=== Data ===
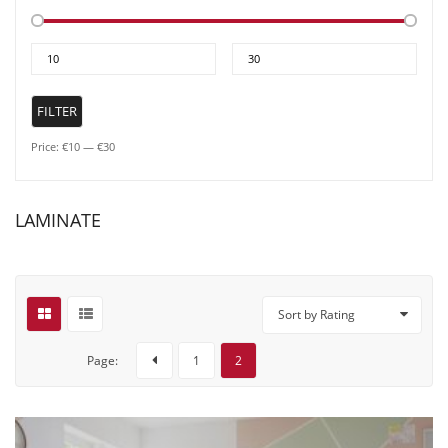
Min
Max
price
price
FILTER
Price:
€10
—
€30
LAMINATE
Sort by Rating
Page:
1
2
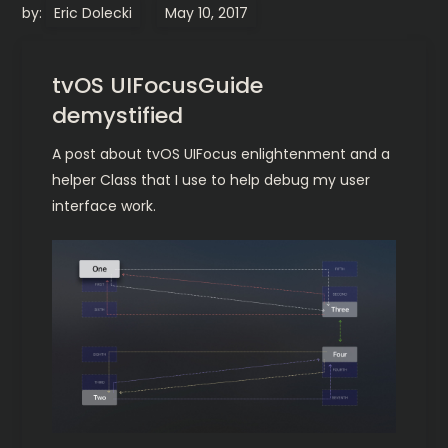
by:
Eric Dolecki
tvOS UIFocusGuide
demystified
A post about tvOS UIFocus enlightenment and a
helper Class that I use to help debug my user
interface work.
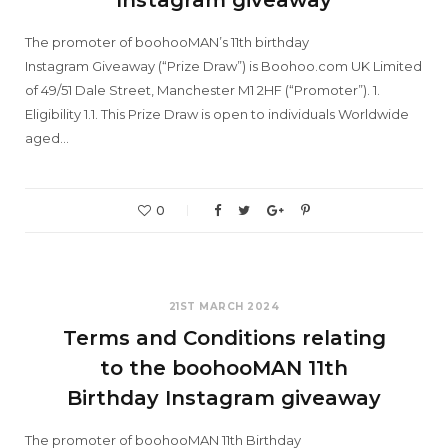
The promoter of boohooMAN’s 11th birthday
Instagram Giveaway (“Prize Draw”) is Boohoo.com UK Limited
of 49/51 Dale Street, Manchester M1 2HF (“Promoter”). 1.
Eligibility 1.1. This Prize Draw is open to individuals Worldwide
aged…
0
21ST MARCH 2024
Terms and Conditions relating
to the boohooMAN 11th
Birthday Instagram giveaway
The promoter of boohooMAN 11th Birthday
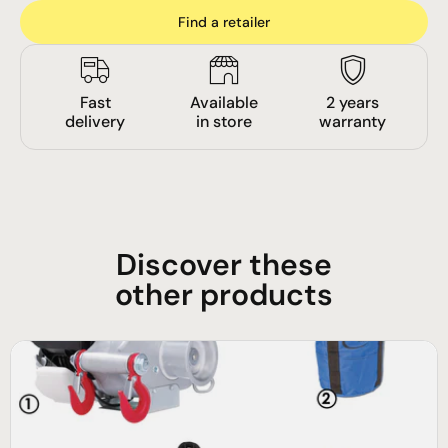
Find a retailer
Fast
Available
2 years
delivery
in store
warranty
Discover these
other products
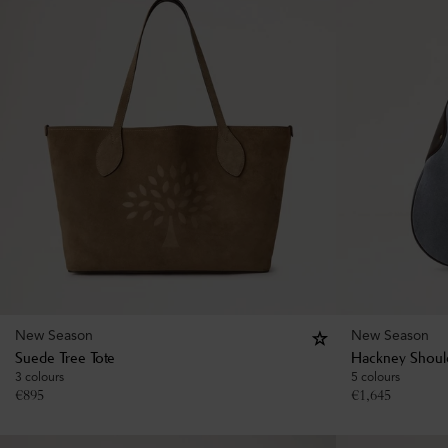
New Season
New Season
Suede Tree Tote
Hackney Shoul
3 colours
5 colours
€
895
€
1,645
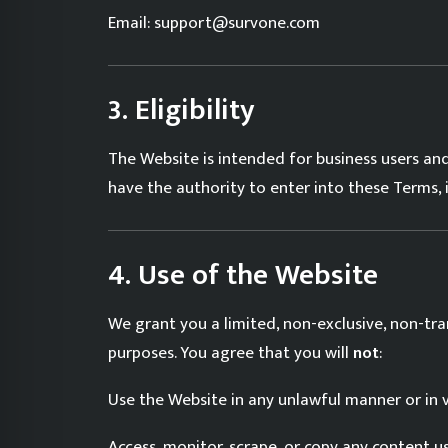
Email: support@survone.com
3. Eligibility
The Website is intended for business users and
have the authority to enter into these Terms, 
4. Use of the Website
We grant you a limited, non-exclusive, non-tra
purposes. You agree that you will
not
:
Use the Website in any unlawful manner or in v
Access, monitor, scrape, or copy any content u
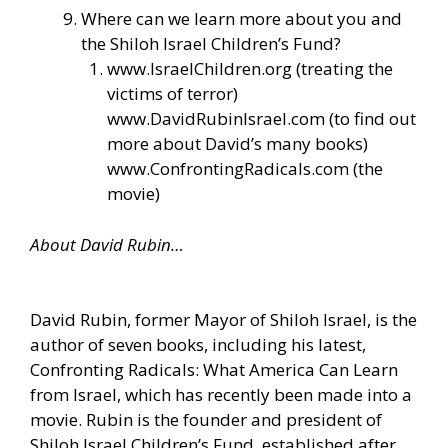
Where can we learn more about you and
the Shiloh Israel Children’s Fund?
www.IsraelChildren.org
(treating the
victims of terror)
www.DavidRubinIsrael.com
(to find out
more about David’s many books)
www.ConfrontingRadicals.com
(the
movie)
About David Rubin…
David Rubin, former Mayor of Shiloh Israel, is the
author of seven books, including his latest,
Confronting Radicals: What America Can Learn
from Israel, which has recently been made into a
movie. Rubin is the founder and president of
Shiloh Israel Children’s Fund, established after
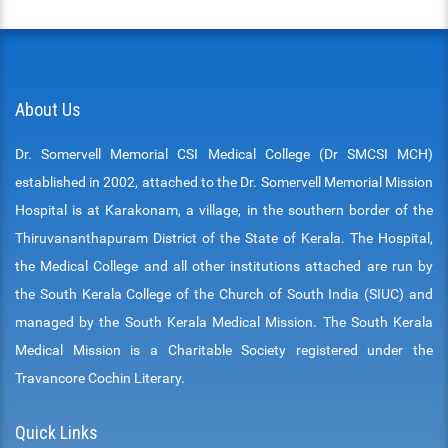
About Us
Dr. Somervell Memorial CSI Medical College (Dr SMCSI MCH)
established in 2002, attached to the Dr. Somervell Memorial Mission
Hospital is at Karakonam, a village, in the southern border of the
Thiruvananthapuram District of the State of Kerala. The Hospital,
the Medical College and all other institutions attached are run by
the South Kerala College of the Church of South India (SIUC) and
managed by the South Kerala Medical Mission. The South Kerala
Medical Mission is a Charitable Society registered under the
Travancore Cochin Literary.
Quick Links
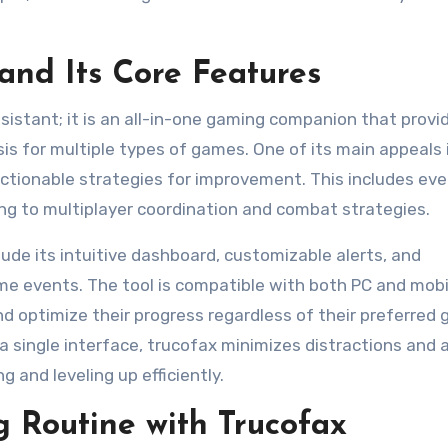
and Its Core Features
sistant; it is an all-in-one gaming companion that provi
is for multiple types of games. One of its main appeals i
ctionable strategies for improvement. This includes eve
g to multiplayer coordination and combat strategies.
ude its intuitive dashboard, customizable alerts, and
me events. The tool is compatible with both PC and mobi
d optimize their progress regardless of their preferred
 a single interface, trucofax minimizes distractions and 
and leveling up efficiently.
 Routine with Trucofax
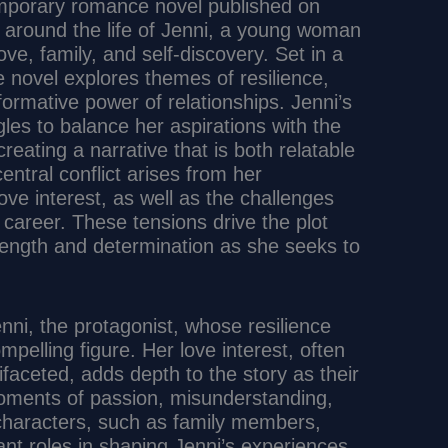
mporary romance novel published on
 around the life of Jenni, a young woman
ove, family, and self-discovery. Set in a
novel explores themes of resilience,
ormative power of relationships. Jenni’s
les to balance her aspirations with the
reating a narrative that is both relatable
ntral conflict arises from her
ove interest, as well as the challenges
 career. These tensions drive the plot
trength and determination as she seeks to
nni, the protagonist, whose resilience
mpelling figure. Her love interest, often
faceted, adds depth to the story as their
moments of passion, misunderstanding,
 characters, such as family members,
icant roles in shaping Jenni’s experiences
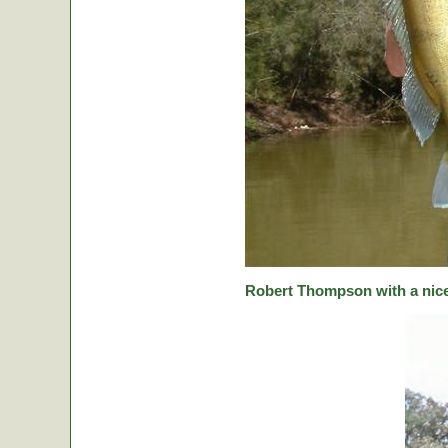
Robert Thompson with a nice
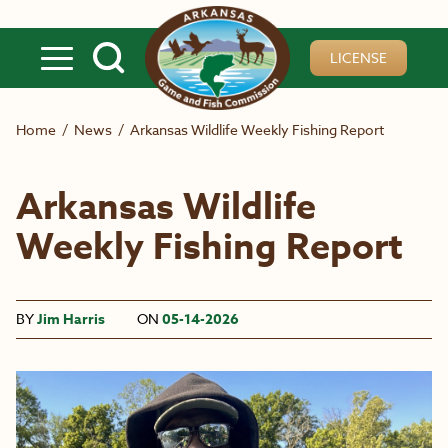
Skip to main content
LICENSE
Home
/
News
/
Arkansas Wildlife Weekly Fishing Report
Arkansas Wildlife
Weekly Fishing Report
BY
Jim Harris
ON
05-14-2026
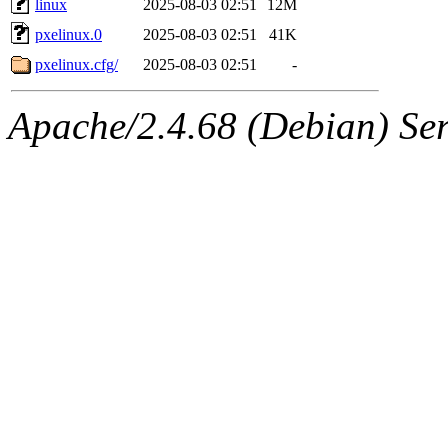
linux
2025-08-03 02:51
12M
pxelinux.0
2025-08-03 02:51
41K
pxelinux.cfg/
2025-08-03 02:51
-
Apache/2.4.68 (Debian) Ser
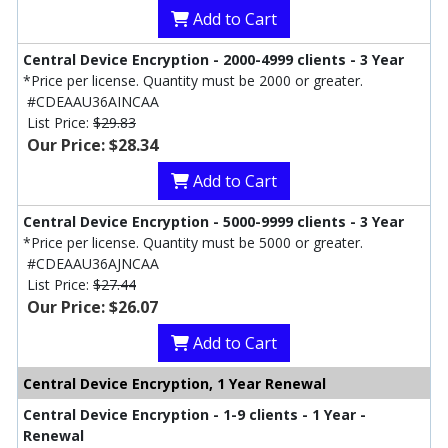
Add to Cart
Central Device Encryption - 2000-4999 clients - 3 Year
*Price per license. Quantity must be 2000 or greater.
#CDEAAU36AINCAA
List Price:
$29.83
Our Price: $28.34
Add to Cart
Central Device Encryption - 5000-9999 clients - 3 Year
*Price per license. Quantity must be 5000 or greater.
#CDEAAU36AJNCAA
List Price:
$27.44
Our Price: $26.07
Add to Cart
Central Device Encryption, 1 Year Renewal
Central Device Encryption - 1-9 clients - 1 Year -
Renewal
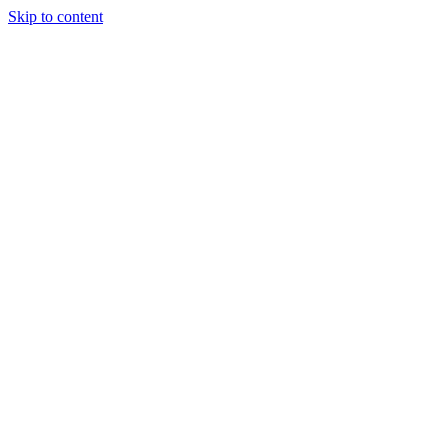
Skip to content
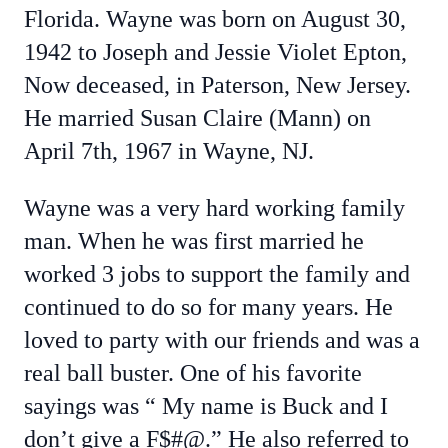
Florida. Wayne was born on August 30,
1942 to Joseph and Jessie Violet Epton,
Now deceased, in Paterson, New Jersey.
He married Susan Claire (Mann) on
April 7th, 1967 in Wayne, NJ.
Wayne was a very hard working family
man. When he was first married he
worked 3 jobs to support the family and
continued to do so for many years. He
loved to party with our friends and was a
real ball buster. One of his favorite
sayings was “ My name is Buck and I
don’t give a F$#@.” He also referred to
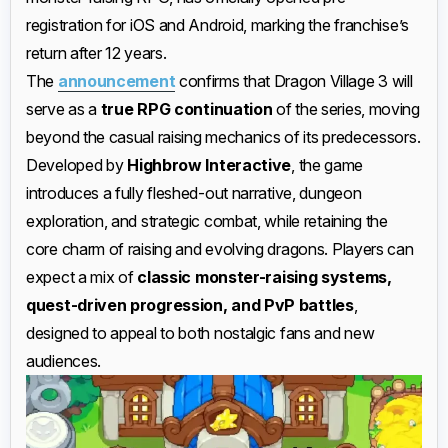
registration for iOS and Android, marking the franchise’s
return after 12 years.
The
announcement
confirms that Dragon Village 3 will
serve as a
true RPG continuation
of the series, moving
beyond the casual raising mechanics of its predecessors.
Developed by
Highbrow Interactive
, the game
introduces a fully fleshed-out narrative, dungeon
exploration, and strategic combat, while retaining the
core charm of raising and evolving dragons. Players can
expect a mix of
classic monster-raising systems,
quest-driven progression, and PvP battles
,
designed to appeal to both nostalgic fans and new
audiences.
===
**The problem**
Repeat the material exactly. Any picture in it should be dropped.

**Expected answer**
Min
Max
price
price
FILTER
Price:
€10
—
€30
LAMINATE
Sort by Rating
Page:
1
2
by:
Eric Dolecki
tvOS UIFocusGuide
demystified
A post about tvOS UIFocus enlightenment and a
helper Class that I use to help debug my user
interface work.
The promoter of boohooMAN’s 11th birthday
Instagram Giveaway (“Prize Draw”) is Boohoo.com UK Limited
of 49/51 Dale Street, Manchester M1 2HF (“Promoter”). 1.
Eligibility 1.1. This Prize Draw is open to individuals Worldwide
aged…
0
21ST MARCH 2024
Terms and Conditions relating
to the boohooMAN 11th
Birthday Instagram giveaway
The promoter of boohooMAN 11th Birthday
Find a retailer
Fast
Available
2 years
delivery
in store
warranty
Discover these
other products
New Season
New Season
Suede Tree Tote
Hackney Shoul
3 colours
5 colours
€
895
€
1,645
Email: support@survone.com
3. Eligibility
The Website is intended for business users and
have the authority to enter into these Terms, 
4. Use of the Website
We grant you a limited, non-exclusive, non-tra
purposes. You agree that you will
not
:
Use the Website in any unlawful manner or in v
Access, monitor, scrape, or copy any content u
Where can we learn more about you and
the Shiloh Israel Children’s Fund?
www.IsraelChildren.org
(treating the
victims of terror)
www.DavidRubinIsrael.com
(to find out
more about David’s many books)
www.ConfrontingRadicals.com
(the
movie)
About David Rubin…
David Rubin, former Mayor of Shiloh Israel, is the
author of seven books, including his latest,
Confronting Radicals: What America Can Learn
from Israel, which has recently been made into a
movie. Rubin is the founder and president of
Shiloh Israel Children’s Fund, established after
About Us
Dr. Somervell Memorial CSI Medical College (Dr SMCSI MCH)
established in 2002, attached to the Dr. Somervell Memorial Mission
Hospital is at Karakonam, a village, in the southern border of the
Thiruvananthapuram District of the State of Kerala. The Hospital,
the Medical College and all other institutions attached are run by
the South Kerala College of the Church of South India (SIUC) and
managed by the South Kerala Medical Mission. The South Kerala
Medical Mission is a Charitable Society registered under the
Travancore Cochin Literary.
Quick Links
and Its Core Features
sistant; it is an all-in-one gaming companion that provi
is for multiple types of games. One of its main appeals i
ctionable strategies for improvement. This includes eve
g to multiplayer coordination and combat strategies.
ude its intuitive dashboard, customizable alerts, and
me events. The tool is compatible with both PC and mobi
d optimize their progress regardless of their preferred
 a single interface, trucofax minimizes distractions and 
and leveling up efficiently.
 Routine with Trucofax
mporary romance novel published on
 around the life of Jenni, a young woman
ove, family, and self-discovery. Set in a
novel explores themes of resilience,
ormative power of relationships. Jenni’s
les to balance her aspirations with the
reating a narrative that is both relatable
ntral conflict arises from her
ove interest, as well as the challenges
 career. These tensions drive the plot
trength and determination as she seeks to
nni, the protagonist, whose resilience
mpelling figure. Her love interest, often
faceted, adds depth to the story as their
moments of passion, misunderstanding,
 characters, such as family members,
icant roles in shaping Jenni’s experiences
Robert Thompson with a nice
Skip to main content
LICENSE
Home
/
News
/
Arkansas Wildlife Weekly Fishing Report
Arkansas Wildlife
Weekly Fishing Report
BY
Jim Harris
ON
05-14-2026
linux
2025-08-03 02:51
12M
pxelinux.0
2025-08-03 02:51
41K
pxelinux.cfg/
2025-08-03 02:51
-
Apache/2.4.68 (Debian) Ser
Add to Cart
Central Device Encryption - 2000-4999 clients - 3 Year
*Price per license. Quantity must be 2000 or greater.
#CDEAAU36AINCAA
List Price:
$29.83
Our Price: $28.34
Add to Cart
Central Device Encryption - 5000-9999 clients - 3 Year
*Price per license. Quantity must be 5000 or greater.
#CDEAAU36AJNCAA
List Price:
$27.44
Our Price: $26.07
Add to Cart
Central Device Encryption, 1 Year Renewal
Central Device Encryption - 1-9 clients - 1 Year -
Renewal
Skip to content
Florida. Wayne was born on August 30,
1942 to Joseph and Jessie Violet Epton,
Now deceased, in Paterson, New Jersey.
He married Susan Claire (Mann) on
April 7th, 1967 in Wayne, NJ.
Wayne was a very hard working family
man. When he was first married he
worked 3 jobs to support the family and
continued to do so for many years. He
loved to party with our friends and was a
real ball buster. One of his favorite
sayings was “ My name is Buck and I
don’t give a F$#@.” He also referred to
registration for iOS and Android, marking the franchise’s
return after 12 years.
The
announcement
confirms that Dragon Village 3 will
serve as a
true RPG continuation
of the series, moving
beyond the casual raising mechanics of its predecessors.
Developed by
Highbrow Interactive
, the game
introduces a fully fleshed-out narrative, dungeon
exploration, and strategic combat, while retaining the
core charm of raising and evolving dragons. Players can
expect a mix of
classic monster-raising systems,
quest-driven progression, and PvP battles
,
designed to appeal to both nostalgic fans and new
audiences.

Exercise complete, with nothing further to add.